Old Red Bay water tank moves to main street
The old wooden water tank and tower, nearly 120 years old, was moved to its new home in Red Bay Thursday.
The original location was next to the railroad, where it was used to fill the old steam locomotives with water.
“Years ago, I preferred the water tank to stay in its original spot,” said Red Bay Museum curator Scotty Kennedy, “but I’ve changed my way of thinking, and I’m pleased with where it is now.”
Its new home is two or three city blocks from where it started – on a lot on Main Street, or Fourth Avenue, next to the Red Bay Hotel and across from the Red Bay Museum.
To make the move, electrical, phone and cable lines, as well as two traffic signal lights, had to be moved or taken down for a short period of time. It was moved by Hollis-Kennedy House Movers.

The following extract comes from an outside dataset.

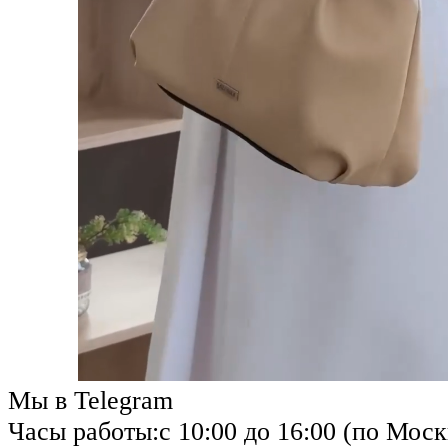
Мы в Telegram
Часы работы:
с 10:00 до 16:00 (по Моск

The lot will eventually also include an old Illinois Central Railroad caboose. The caboose, which has been donated to the Red Bay Museum, will be moved at a later date.
“We’re in the process of organizing the move of the caboose,” said Red Bay Mayor Charlene Fancher. “There will be a depot in between the water tank and the caboose, and it will be beautifully landscaped.”
Kennedy noted the new location is the former spot of the Red Bay Threatre. “The water tank, together with the caboose and depot, will make a great addition to downtown Red Bay and help bring people in to visit.”
Fancher said the idea for the depot arose from the need to find a way to add handicap accessibility to the caboose.
“The doors on the caboose are too small for a person in a wheelchair to enter,” Fancher explained. “We decided to add a depot, and it will be at the same level with the doors of the caboose, so someone in a wheelchair can wheel up and look inside the doors of the caboose. The depot will have side ramps and be fully accessible.”
Kennedy said this new focal point for Red Bay has been and continues to be a group effort, made possible by individuals, businesses, the Civitan club and the Red Bay Museum.
“We want to thank the people who helped with electrical, cable and phone and everyone who helped make this possible,” said Kennedy.
“The railroad is part of our heritage, and we’re very passionate about preserving the history of Red Bay,” Fancher added. “It will be a beautiful sight when the railroad park is completed. Our hometown folks are very proud of this, and it will no doubt also bring tourism to Red Bay.”